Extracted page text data

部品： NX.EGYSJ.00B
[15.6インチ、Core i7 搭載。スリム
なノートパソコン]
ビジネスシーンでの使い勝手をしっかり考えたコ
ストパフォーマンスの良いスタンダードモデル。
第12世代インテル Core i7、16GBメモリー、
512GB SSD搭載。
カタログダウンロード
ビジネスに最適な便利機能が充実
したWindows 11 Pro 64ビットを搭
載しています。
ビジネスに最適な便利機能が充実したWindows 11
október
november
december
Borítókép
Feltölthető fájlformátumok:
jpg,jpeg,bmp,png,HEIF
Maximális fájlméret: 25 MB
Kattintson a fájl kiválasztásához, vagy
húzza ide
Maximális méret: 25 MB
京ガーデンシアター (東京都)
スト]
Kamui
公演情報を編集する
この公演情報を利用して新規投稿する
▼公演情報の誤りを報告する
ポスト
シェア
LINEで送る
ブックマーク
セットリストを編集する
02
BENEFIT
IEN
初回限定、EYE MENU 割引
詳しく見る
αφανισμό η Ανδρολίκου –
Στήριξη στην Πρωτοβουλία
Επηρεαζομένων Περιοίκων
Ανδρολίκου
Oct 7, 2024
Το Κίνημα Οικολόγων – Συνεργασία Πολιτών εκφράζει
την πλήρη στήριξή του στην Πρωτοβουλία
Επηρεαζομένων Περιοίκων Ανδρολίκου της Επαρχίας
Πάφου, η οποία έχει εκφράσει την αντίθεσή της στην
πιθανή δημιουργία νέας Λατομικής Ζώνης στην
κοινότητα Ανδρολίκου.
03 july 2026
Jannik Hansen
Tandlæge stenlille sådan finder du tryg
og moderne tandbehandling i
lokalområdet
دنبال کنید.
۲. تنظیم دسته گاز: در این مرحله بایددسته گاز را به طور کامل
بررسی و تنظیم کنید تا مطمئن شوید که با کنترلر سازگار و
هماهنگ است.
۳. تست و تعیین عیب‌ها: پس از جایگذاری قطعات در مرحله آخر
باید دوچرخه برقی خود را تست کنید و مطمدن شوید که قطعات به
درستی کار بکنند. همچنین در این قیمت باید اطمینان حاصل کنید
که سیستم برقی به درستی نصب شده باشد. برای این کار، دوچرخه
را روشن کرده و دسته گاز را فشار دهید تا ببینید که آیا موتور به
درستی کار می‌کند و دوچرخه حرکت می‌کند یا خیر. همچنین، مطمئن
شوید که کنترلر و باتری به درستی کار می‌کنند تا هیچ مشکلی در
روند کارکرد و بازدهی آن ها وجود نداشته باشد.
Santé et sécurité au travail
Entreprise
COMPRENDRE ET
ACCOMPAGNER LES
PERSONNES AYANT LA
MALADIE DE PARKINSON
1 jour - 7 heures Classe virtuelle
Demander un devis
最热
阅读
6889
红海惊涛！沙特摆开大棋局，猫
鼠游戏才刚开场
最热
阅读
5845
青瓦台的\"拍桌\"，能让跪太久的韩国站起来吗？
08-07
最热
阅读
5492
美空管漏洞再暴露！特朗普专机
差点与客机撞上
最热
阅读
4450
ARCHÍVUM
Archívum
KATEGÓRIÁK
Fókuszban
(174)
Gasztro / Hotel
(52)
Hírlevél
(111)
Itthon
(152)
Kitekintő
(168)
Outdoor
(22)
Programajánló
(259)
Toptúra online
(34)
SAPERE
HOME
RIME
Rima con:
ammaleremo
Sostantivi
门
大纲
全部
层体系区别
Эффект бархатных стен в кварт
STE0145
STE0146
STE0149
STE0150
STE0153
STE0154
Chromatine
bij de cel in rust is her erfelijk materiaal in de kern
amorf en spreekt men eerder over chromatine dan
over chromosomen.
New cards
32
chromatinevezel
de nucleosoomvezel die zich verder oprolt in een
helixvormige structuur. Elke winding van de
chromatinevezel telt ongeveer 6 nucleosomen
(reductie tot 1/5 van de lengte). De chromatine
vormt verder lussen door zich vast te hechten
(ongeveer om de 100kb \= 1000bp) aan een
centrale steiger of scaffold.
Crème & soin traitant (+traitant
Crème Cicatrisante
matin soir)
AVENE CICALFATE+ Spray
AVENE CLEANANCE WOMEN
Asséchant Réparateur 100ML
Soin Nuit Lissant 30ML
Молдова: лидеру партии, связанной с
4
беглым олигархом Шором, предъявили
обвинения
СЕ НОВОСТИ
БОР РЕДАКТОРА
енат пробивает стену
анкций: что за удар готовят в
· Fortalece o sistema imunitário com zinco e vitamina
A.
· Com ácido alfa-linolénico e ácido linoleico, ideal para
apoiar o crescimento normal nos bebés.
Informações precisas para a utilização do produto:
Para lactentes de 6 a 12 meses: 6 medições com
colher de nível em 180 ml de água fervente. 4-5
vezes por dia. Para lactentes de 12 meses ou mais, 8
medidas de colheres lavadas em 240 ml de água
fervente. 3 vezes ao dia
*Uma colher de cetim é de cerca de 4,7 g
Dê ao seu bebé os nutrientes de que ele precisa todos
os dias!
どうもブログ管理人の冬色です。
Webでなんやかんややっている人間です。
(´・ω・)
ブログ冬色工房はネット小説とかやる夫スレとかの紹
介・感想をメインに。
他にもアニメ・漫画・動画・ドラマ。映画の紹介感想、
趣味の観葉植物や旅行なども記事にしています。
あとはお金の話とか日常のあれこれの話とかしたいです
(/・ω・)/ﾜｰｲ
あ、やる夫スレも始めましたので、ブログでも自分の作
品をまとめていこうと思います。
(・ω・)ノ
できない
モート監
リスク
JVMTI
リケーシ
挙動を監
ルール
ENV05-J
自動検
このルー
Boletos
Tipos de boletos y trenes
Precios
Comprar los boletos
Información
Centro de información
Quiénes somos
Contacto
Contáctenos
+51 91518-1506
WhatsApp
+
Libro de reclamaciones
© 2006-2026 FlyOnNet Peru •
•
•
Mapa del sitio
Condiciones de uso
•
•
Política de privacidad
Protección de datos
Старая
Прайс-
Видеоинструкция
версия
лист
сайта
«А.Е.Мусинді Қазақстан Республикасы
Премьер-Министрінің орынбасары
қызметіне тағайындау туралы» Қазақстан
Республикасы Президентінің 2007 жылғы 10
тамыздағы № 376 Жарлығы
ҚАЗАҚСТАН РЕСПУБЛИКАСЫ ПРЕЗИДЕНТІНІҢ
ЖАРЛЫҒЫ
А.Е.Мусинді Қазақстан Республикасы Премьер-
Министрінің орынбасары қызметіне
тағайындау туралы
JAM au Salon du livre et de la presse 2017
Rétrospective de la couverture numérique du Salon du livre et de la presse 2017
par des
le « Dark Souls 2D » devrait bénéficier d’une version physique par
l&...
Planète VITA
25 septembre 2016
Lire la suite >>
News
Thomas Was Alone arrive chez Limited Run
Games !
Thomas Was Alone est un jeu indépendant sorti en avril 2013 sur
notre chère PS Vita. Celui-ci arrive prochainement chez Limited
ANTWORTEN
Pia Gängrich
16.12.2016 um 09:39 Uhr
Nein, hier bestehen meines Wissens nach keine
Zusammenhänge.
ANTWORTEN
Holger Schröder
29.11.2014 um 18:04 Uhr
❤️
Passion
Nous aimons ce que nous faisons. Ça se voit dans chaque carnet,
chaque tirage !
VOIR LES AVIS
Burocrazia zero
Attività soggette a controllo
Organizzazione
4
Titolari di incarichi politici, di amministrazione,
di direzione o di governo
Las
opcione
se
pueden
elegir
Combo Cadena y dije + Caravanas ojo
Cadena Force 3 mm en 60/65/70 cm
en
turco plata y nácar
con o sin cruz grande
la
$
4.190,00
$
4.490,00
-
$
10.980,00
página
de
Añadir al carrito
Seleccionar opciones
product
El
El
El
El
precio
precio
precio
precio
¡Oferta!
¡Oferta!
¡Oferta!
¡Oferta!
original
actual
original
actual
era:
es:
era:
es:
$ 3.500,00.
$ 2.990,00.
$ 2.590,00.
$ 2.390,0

## Requirement
Whenever a line in the preceding entries includes the word "کنترلر", count it, and state the total alone.

## Exercise result
2